Mr. Greene said he believes that incumbents need to be held accountable, and that incumbents are a major cause of America’s current predicament. (Now there’s a radical idea!)

Smear campaign without basis

The media and politicians are trying to smear Mr. Greene, plain and simple. Shame on them. Some say he is a Republican “plant.” Some question where he got the $10,400 filing fee. (A better question was raised by Slate. How come it costs so much to be a candidate in South Carolina?)  He has not collected any campaign money nor run any slick TV ads. He is unemployed since leaving the military last fall, but what is more common in this sad economy than unemployment, especially among returning veterans?

The media is also sensationalizing a so-called “obscenity” accusation against Mr. Greene, who has no criminal record. I strongly suspect that the charge is trumped-up and unfounded. Mr. Greene says he is innocent.

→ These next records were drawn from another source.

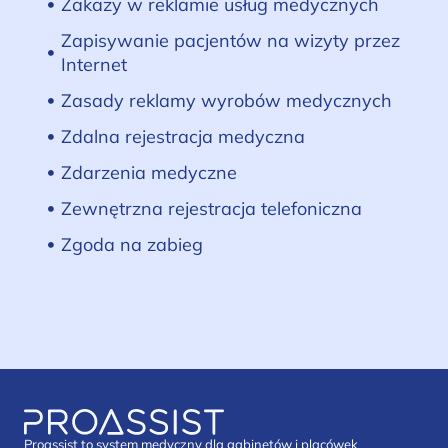
Zakazy w reklamie usług medycznych
Zapisywanie pacjentów na wizyty przez
Internet
Zasady reklamy wyrobów medycznych
Zdalna rejestracja medyczna
Zdarzenia medyczne
Zewnętrzna rejestracja telefoniczna
Zgoda na zabieg
Proassist to system medyczny dla gabinetów i placówek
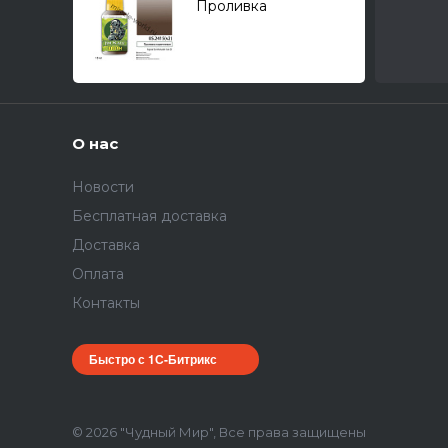
Проливка
коричневая "Agrax
Earthshade" ver.2
(18мл.)
О нас
Новости
Бесплатная доставка
Доставка
Оплата
Контакты
Быстро с 1С-Битрикс
© 2026 "Чудный Мир", Все права защищены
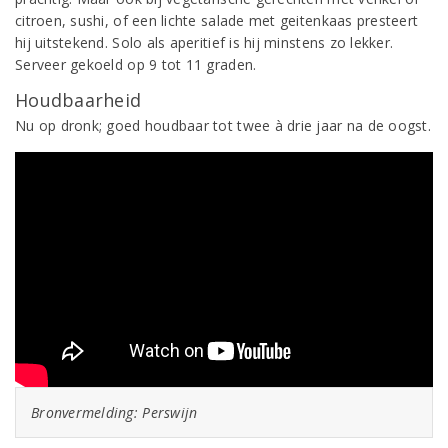
citroen, sushi, of een lichte salade met geitenkaas presteert
hij uitstekend. Solo als aperitief is hij minstens zo lekker.
Serveer gekoeld op 9 tot 11 graden.
Houdbaarheid
Nu op dronk; goed houdbaar tot twee à drie jaar na de oogst.
Bronvermelding: Perswijn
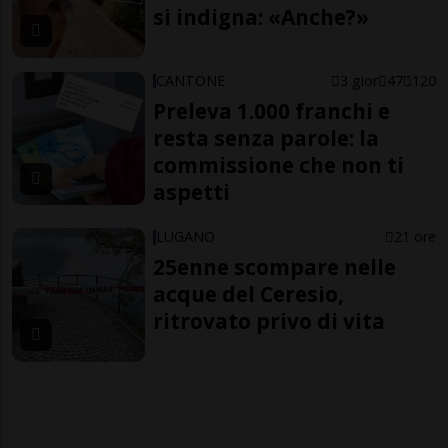
si indigna: «Anche?»
CANTONE
3 gior
47
120
Preleva 1.000 franchi e
resta senza parole: la
commissione che non ti
aspetti
LUGANO
21 ore
25enne scompare nelle
acque del Ceresio,
ritrovato privo di vita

Apparently, a young white woman was offended by a very brief conversation with Mr. Greene. She can’t really describe what he was trying to show her on a  computer. She says she hardly looked at it. The entire encounter lasted perhaps two minutes. No evidence, no witness. No accusation of assault, only a very brief conversation. No harm, no foul.

A white  woman and a black man. Hmm . . .  This foolish story is as old as the South. No one who has read “To Kill A Mockingbird” will believe this accusation for a minute. The alleged incident is nearly a year old, and officials have made no move to prosecute it. (I wouldn’t be surprised if the “charge” is revived, now that Mr. Greene is a viable candidate.)

There is also some question about Mr. Green’s exit from the military last year, six months early, after 13 years of service. Mr. Greene says he received an honorable discharge, and the military does not dispute that fact.

All the phony talk against Mr. Greene smacks of racism. There, I’ve said it.

Why is it so hard to believe a black man won?

How do you dismiss a 59-41 percent victory? I believe the simple truth is that Alvin Greene won the S.C. Democratic primary. He says it was “simple, old-fashioned” campaigning, help from family and friends, and word-of-mouth support. Got a problem with that?

Remember, South Carolina is a small state. Mr. Greene is a lifelong Democrat, and his father is reputedly a longtime Democratic activist. Many Democratic voters in South Carolina are African-American. Do you think news of Mr. Greene’s run could have spread like wildfire through a community of faithful Democrats? Do you think the photos of Mr. Greene and his almost-equally-unknown white opponent, shown at the top of this post, were routinely printed in small-town newspapers, voter guides, and Democratic Party material?

Is there anything wrong with black Democrats choosing to vote for a man who looks like them? Could it be that many South Carolina Democrats believe Alvin Greene is well-qualified by his views and life experience to represent them in the U.S. Senate?

Do you believe in democracy?

— John Hayden

Note: In the long-distance video below, you can see that Mr. Greene is having trouble hearing the questions using that nasty TV sound monitor stuck in his ear. Many veteran newscasters have the same problem. Considering that he had never done such an interview before, and considering the confusion and delay of the sound coming to his ear, I thought Mr. Greene maintained his cool very well. His answers are somewhat slow, but that is the way people from the deep South talk. It’s called a Southern drawl. Everybody in S.C. talks like that.